自分は目を凝らした。月光にうっすらと、地面に横たわるそれが確認できた。
「なんか、すごくいけないことしてる気分」
見下ろしながら、自分はぽつりと言う。吉村くんは小さく笑みをこぼすだけだった。
いつの間にか、自分は縁の上で横になっていた。頭がちょうど赤い円の中に収まっている。膝が九十度の角度で空中にぶら下がる。自分は寝袋のまま、仰向けで寝ていたようだった。頭上高くに半月が見える。
吉村くんはもう居ない。さきほどまでそこに居たという、うっすらとした気配が残っていた。
居眠り以前との変化といえば、吉村くんの不在、そして月の在処くらいのものだ。
寝袋の中、上着のポケットから果物ナイフを抜き取る。窮屈に手を動かす。新聞紙を丁寧に取り払い、刃を露出させる。左の手首に刃先を当て、ゆっくりと瞼を下ろす。
『君の中には絶えず熱い血が流れ続けている』
刃の先端が食い込み、手首の皮膚が丸くへこむ。見なくても、感触として分かった。あとどれくらい力を入れれば、この薄い皮は突き破られるのだろうか。徐々に、柄を握る手に力を込めていく。針金の先が触れる程度の痛みが、しだいに変色していく。
もう破れたかな。
いや、たぶんもう少し。
ここだ。
ここで止める。
皮膚が皮膚としての役目を担うボーダーライン。刃先は、そんなぎりぎりの境界に存在している。心臓の鼓動が全身を打つ。どくどくと、血流音が耳の奥に聞こえた。反対に頭の方はとろけそうなほどに朧気。初めて朱色のラインと円を見た瞬間と、よく似ていた。
吉村くんの居た場所から、薄暗い人影の声が聞こえる。
『いま、二つの世界が生まれた』
そう、二つの世界が生まれた。手首から血を吹き出す自分と、そうでない正常な自分。痛みに震える自分と、ラインを越せずに落胆する自分。

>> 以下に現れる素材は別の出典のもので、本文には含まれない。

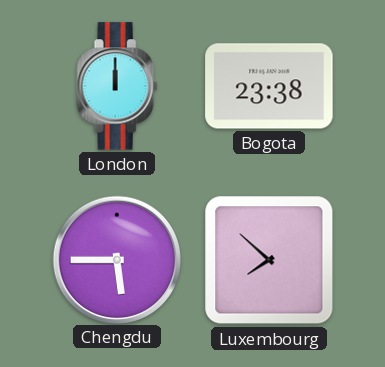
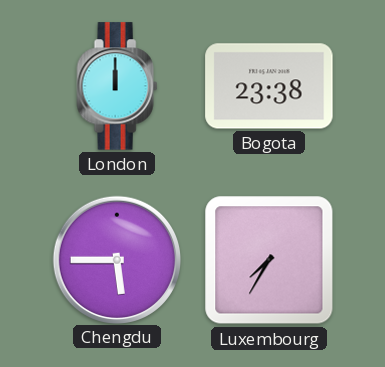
Luxembourg: 7:52 -> 7:35
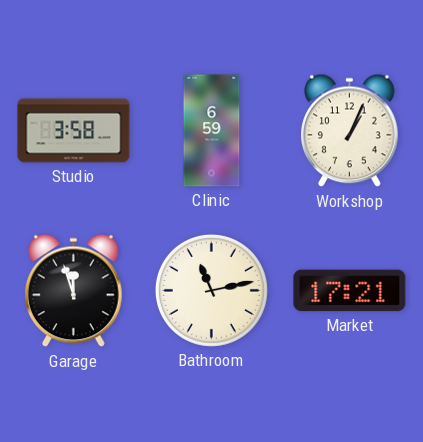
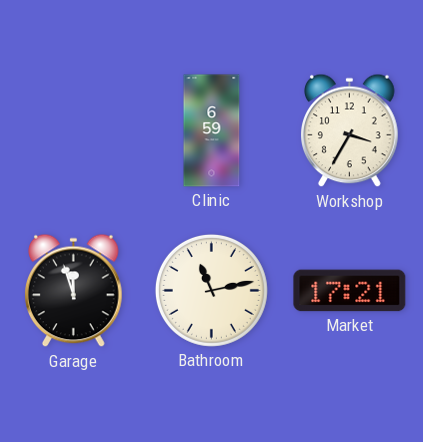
Studio: 3:58 -> none
Workshop: 1:04 -> 3:35
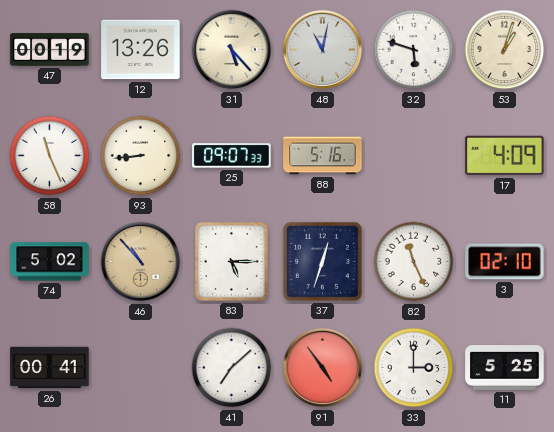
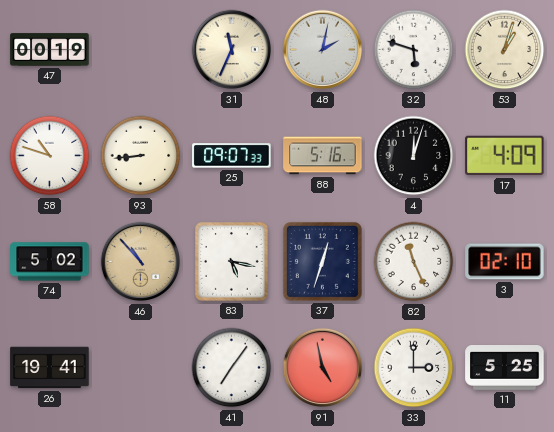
12: 13:26 -> none
31: 5:23 -> 11:34
48: 11:02 -> 2:02
58: 11:26 -> 10:48
4: none -> 12:03
83: 5:15 -> 5:17
26: 00:41 -> 19:41
41: 7:08 -> 7:06
91: 4:54 -> 4:58
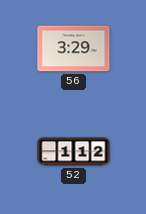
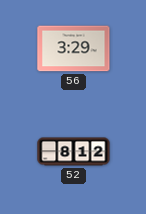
52: 1:12 -> 8:12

そんな多重世界を創造したのも自分自身だった。いたずらにボーダーラインに立ち、運命を弄ぶ。たしかに、残酷なことだ。
ぷつり、という音をかすかに聞き取る。
あわてて寝袋のチャックを下ろした。左手首を確認すると、赤い血玉がぷっくりと浮かんでいた。血玉はやがて形を崩し、細い線を手首に伸ばしていく。そして一滴、膝頭にしたたり落ちた。
全身の熱を夜風に冷やしながら、深い嘆息。
こうして、あたしの世界は収束していく。